What you need to do –
Looking through the records that follow, determine how many lines contain "strychnine" and reply with that number alone.
(Beginning of Data for review)
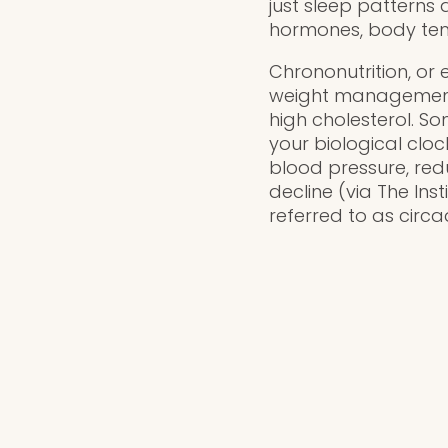
just sleep patterns 
hormones, body temp
Chrononutrition, or 
weight management a
high cholesterol. S
your biological clo
blood pressure, red
decline (via The Ins
referred to as circa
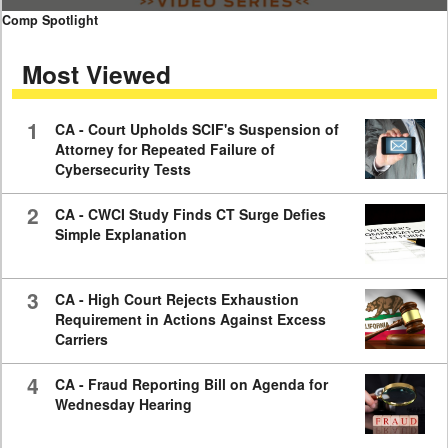
0
Comp Spotlight
seconds
of
Most Viewed
7
minutes,
59
seconds
1
CA - Court Upholds SCIF's Suspension of
Attorney for Repeated Failure of
Cybersecurity Tests
2
CA - CWCI Study Finds CT Surge Defies
Simple Explanation
3
CA - High Court Rejects Exhaustion
Requirement in Actions Against Excess
Carriers
4
CA - Fraud Reporting Bill on Agenda for
Wednesday Hearing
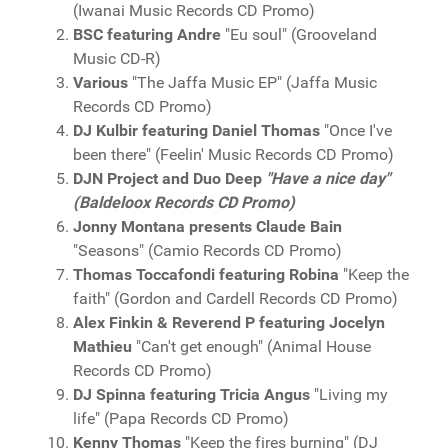
(Iwanai Music Records CD Promo)
BSC featuring Andre
"Eu soul" (Grooveland
Music CD-R)
Various
"The Jaffa Music EP" (Jaffa Music
Records CD Promo)
DJ Kulbir featuring Daniel Thomas
"Once I've
been there" (Feelin' Music Records CD Promo)
DJN Project and Duo Deep
"Have a nice day"
(Baldeloox Records CD Promo)
Jonny Montana presents Claude Bain
"Seasons" (Camio Records CD Promo)
Thomas Toccafondi featuring Robina
"Keep the
faith" (Gordon and Cardell Records CD Promo)
Alex Finkin & Reverend P featuring Jocelyn
Mathieu
"Can't get enough" (Animal House
Records CD Promo)
DJ Spinna featuring Tricia Angus
"Living my
life" (Papa Records CD Promo)
Kenny Thomas
"Keep the fires burning" (DJ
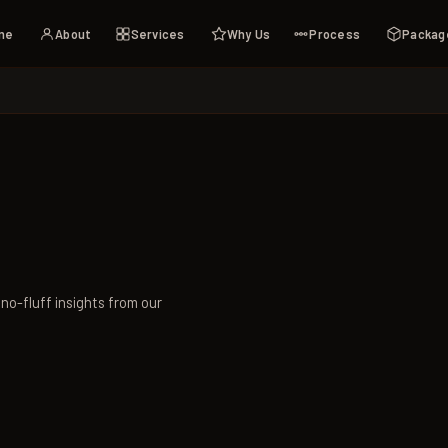
me
About
Services
Why Us
Process
Packag
 no-fluff insights from our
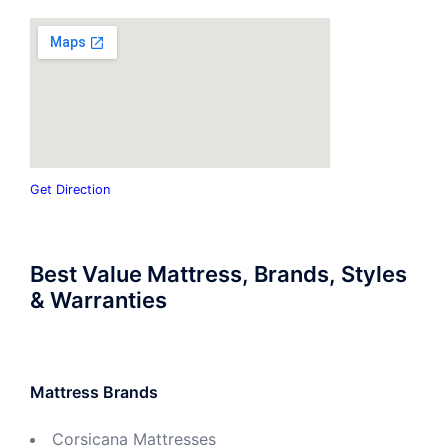
Get Direction
Best Value Mattress, Brands, Styles
& Warranties
Mattress Brands
Corsicana Mattresses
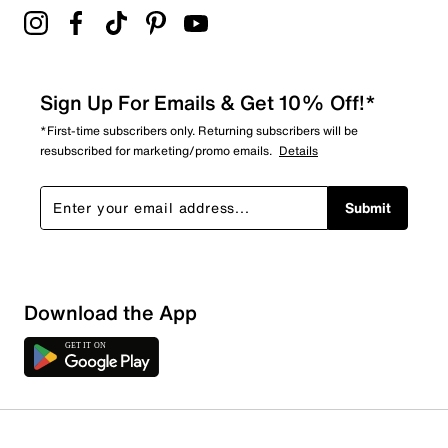
Sign Up For Emails & Get 10% Off!*
*First-time subscribers only. Returning subscribers will be
resubscribed for marketing/promo emails.
Details
Submit
Sort by
Download the App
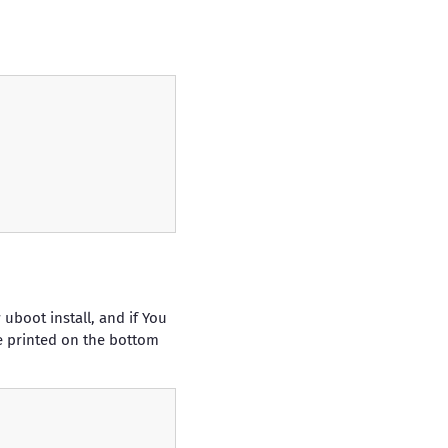
uboot install, and if You
be printed on the bottom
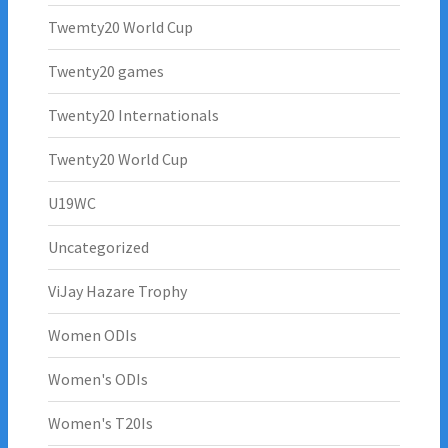
Twemty20 World Cup
Twenty20 games
Twenty20 Internationals
Twenty20 World Cup
U19WC
Uncategorized
ViJay Hazare Trophy
Women ODIs
Women's ODIs
Women's T20Is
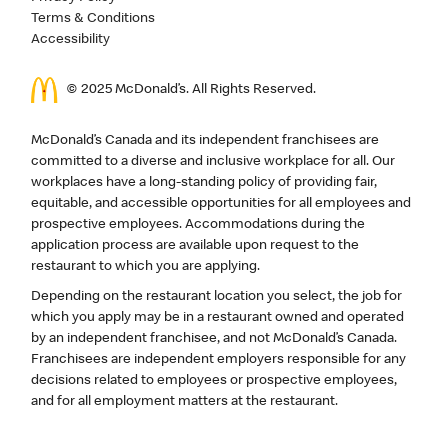
Terms & Conditions
Accessibility
© 2025 McDonald’s. All Rights Reserved.
McDonald’s Canada and its independent franchisees are
committed to a diverse and inclusive workplace for all. Our
workplaces have a long-standing policy of providing fair,
equitable, and accessible opportunities for all employees and
prospective employees. Accommodations during the
application process are available upon request to the
restaurant to which you are applying.
Depending on the restaurant location you select, the job for
which you apply may be in a restaurant owned and operated
by an independent franchisee, and not McDonald’s Canada.
Franchisees are independent employers responsible for any
decisions related to employees or prospective employees,
and for all employment matters at the restaurant.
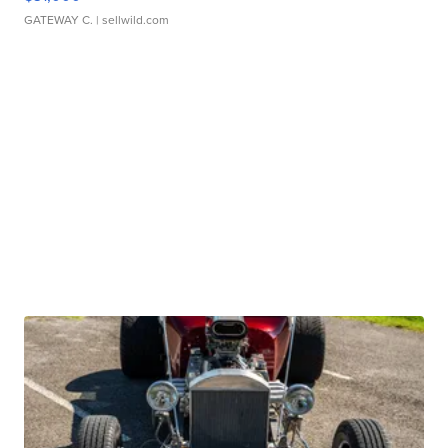
GATEWAY C.
| sellwild.com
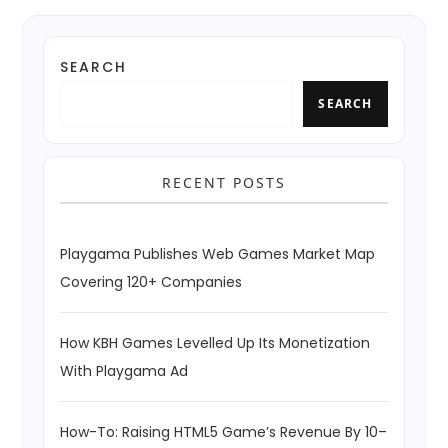
SEARCH
SEARCH
RECENT POSTS
Playgama Publishes Web Games Market Map
Covering 120+ Companies
How KBH Games Levelled Up Its Monetization
With Playgama Ad
How-To: Raising HTML5 Game’s Revenue By 10–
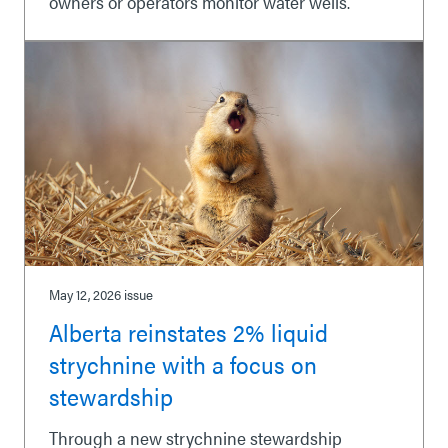
owners or operators monitor water wells.
May 12, 2026
issue
Alberta reinstates 2% liquid
strychnine with a focus on
stewardship
Through a new strychnine stewardship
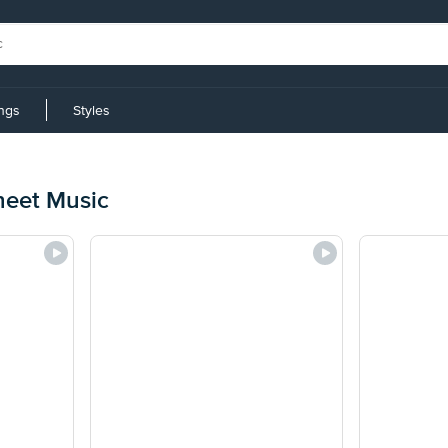
ings
Styles
heet Music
(End of Data for review)
Result below –
2